Recréer des zoos humains pour dénoncer le racisme ?
Exhibit B est une « installation-performance qui met en scène en douze tableaux vivants », des acteurs noirs, immobiles et muets, dans diverses positions dégradantes, certains attachés, enchainés, d’autres seins nus. Brett Bailey prétends qu’en reproduisant la mise en scène des zoos humains racistes avec des acteurs noirs, il se produit « un retournement de l’expérience»[2] et qu’Exhibit B atteint son but qui est de dénoncer le racisme dont ont été et sont encore victimes les Noirs. Une telle démarche de sublimation des violences racistes est donc forcément ambigüe et il ne faut pas s’étonner, que certains, même sans avoir vu l’installation aient de sérieux doutes sur la portée du message.
« Taisez-vous, payez votre obole et venez communier avec nous ! »
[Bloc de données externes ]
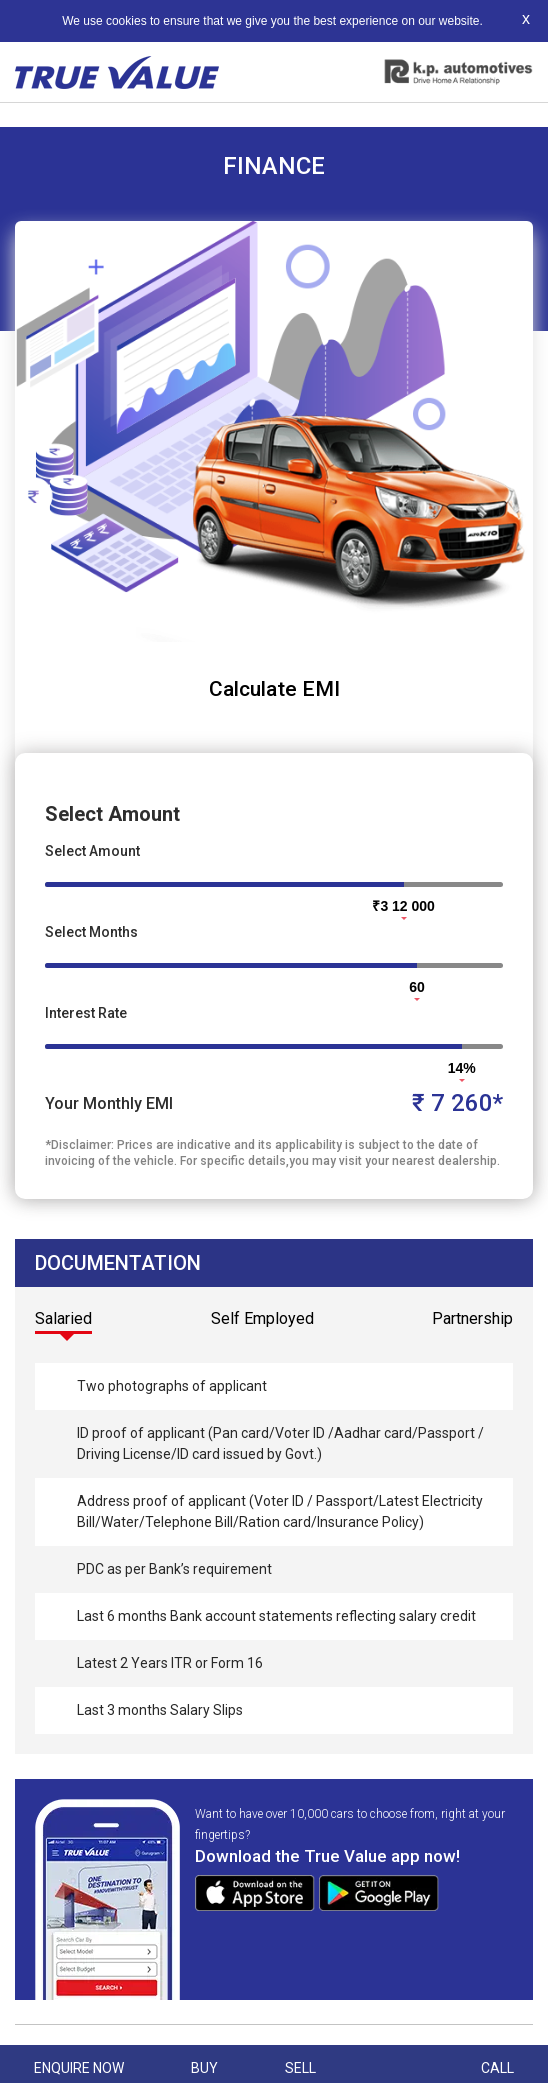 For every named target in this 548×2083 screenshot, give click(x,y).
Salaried (63, 1318)
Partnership (472, 1318)
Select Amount (92, 851)
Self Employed (262, 1318)
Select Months (91, 932)
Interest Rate (86, 1013)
Mais pour Mr Jean Bellorini et José Manuel Gonçalvès, directeurs respectifs du théâtre Gérard Philippe et du 104, les 2 lieux où a lieu la performance, « on ne peut pas juger d’une œuvre sans l’avoir vu »[3]. C’est évidemment faux. Mais ils ne veulent rien savoir et refusent tout débat contradictoire avec les opposants. L’objectif est de faire taire et de délégitimer par avance celles et ceux qui pensent que ce « spectacle » au lieu de combattre le racisme y contribue. Taisez-vous, payez votre obole et venez communiez avec nous pour ressentir cette « émotion propre à la force de ce spectacle vivant»[4] nous disent-ils. Amen !
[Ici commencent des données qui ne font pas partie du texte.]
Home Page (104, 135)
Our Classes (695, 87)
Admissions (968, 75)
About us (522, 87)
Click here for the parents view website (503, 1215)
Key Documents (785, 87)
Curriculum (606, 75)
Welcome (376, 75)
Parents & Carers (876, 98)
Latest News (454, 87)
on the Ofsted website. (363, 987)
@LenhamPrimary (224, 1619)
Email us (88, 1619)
Bien sûr, pour juger des qualités purement esthétiques du spectacle, il est nécessaire d’avoir vu l’installation. Mais pour juger du discours politique véhiculé par Exhibit B, nous avons suffisamment de témoignages d’acteurs noirs de Exhibit B, de spectateurs, ainsi que d’interviews de Brett Bailey lui-même, et de photos de l’exposition pour nous faire un avis précis. Mais tout cela, ils le savent bien évidemment comme ils doivent aussi savoir que l’esthétique et le politique sont intimement liés dans une œuvre d’art et qu’on ne peut trouver belle une œuvre qu’on juge raciste.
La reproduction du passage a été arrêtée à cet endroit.